Lucky for me that my mother, who grew up in Brooklyn, enjoyed tanbark wizards. She once told me how much she admired Lillian Leitzel. And when King Bros came to Santa Rosa in 1950, she took us to my second circus experience, this one under a real tent. Less than a year later I was sitting in an overflow audience nearly at the edge of one magical ring inside the Grace Pavilion at the Fairgrounds, riveted to Polack Bros.

Ringling Bros. and Barnum and Bailey last played San Francisco under the big top on September 8, 9, and 10, 1941. When they returned seven years later, into the Cow Palace they were talked by city officials. Half the town showed up, thousands of them turned away. Only seven years later and a humbled Big Bertha was fighting for half houses, losing out to striking teamsters. That’s when I saw my first circus on cold windy Geneva Avenue -- a performance of classy perfection and radiant splendor produced by John Ringling North.

San Francisco became a very different city. Real circuses no longer welcome. Animals Rights do-gooders swarming tents and buildings with fliers and shouts and nasty looks. No wonder that Ringling-Barnum in 2008 will have stayed away for three seasons.

And now comes another fearless circus woman named Barbara Byrd, inviting if not challenging the city’s dwindling families (many of them Hispanic) to embrace a pageant that includes wild animals. Gutsy Carson & Barnes will throw up its big top at the Cow Palace next September 12-14

Maybe there are winds of change favoring what C&B still doggedly tours. Some liberal S.F. writers, rediscovering the daredevilry inherent in Cirque du Soleil's new offering, may be turning away from Cirque ballet and more open to a Carson & Barnes sampler. And this in a city with a zoo that can’t keep its four-legged creatures contained and is facing crippling lawsuits based on incredible incompetence. Parents can at least count on safety under the big top.

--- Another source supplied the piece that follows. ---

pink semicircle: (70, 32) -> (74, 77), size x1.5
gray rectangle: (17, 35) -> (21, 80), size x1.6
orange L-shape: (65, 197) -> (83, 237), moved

And the beat goes on. Onto the parking lot of the Cow Palace come September, might there be throngs of middle and lower class families anxious to experience what Carson & Barnes is about to bring them? Indeed, can our nation’s last under canvas three-ringer deliver through the political minefields of a town very different from the one that flourished when my mother went to Al G. Barnes in 1930? When she might have thrilled with pride over the spectacle of Mabel Stark presenting a cage full of performing Siberian tigers? When it was a given that tigers and their like needed to be safely secured behind wire and steel and mesh?


Ben Trumble said...

It's a bit ironic that San Francisco, home certainly to an excellent circus school, sees itself as sophisticated in the European fashion, while embracing an odd political conformity that would drive many Europeans mad. In Europe, outside the UK, major cities welcome traditional circuses-- with animals -- whether in an actual circus building, or beneath the tent. It's unfortunate when a relatively small number of individuals embracing a particular ideology have cowed an entire city into forgetting the fun that comes from feeling, for a few hours at least, like a child at heart. I believe under the bigtop San Franciscans may remember how that magic feels.

Anonymous said...

Wow, it's all about the 'feeling and excitement' of humans, isn't it? Well, circuses that use and abuse animals are slowly become extinct because informed people are making the humane decision to boycott them. Animals have a right to a natural life, not being hauled around in trucks, being 'trained' aka beaten with bullhooks, whips, and electric prods for the entertainment and excitement of humans. Say good-bye to the sicko circuses of old and welcome in the awesome animal-free circuses like Cirque De Soleil. It's all you got left, buddy.

Here, watch a video of your beloved animal circus trainers beating elephants: That's what you support? Shameful.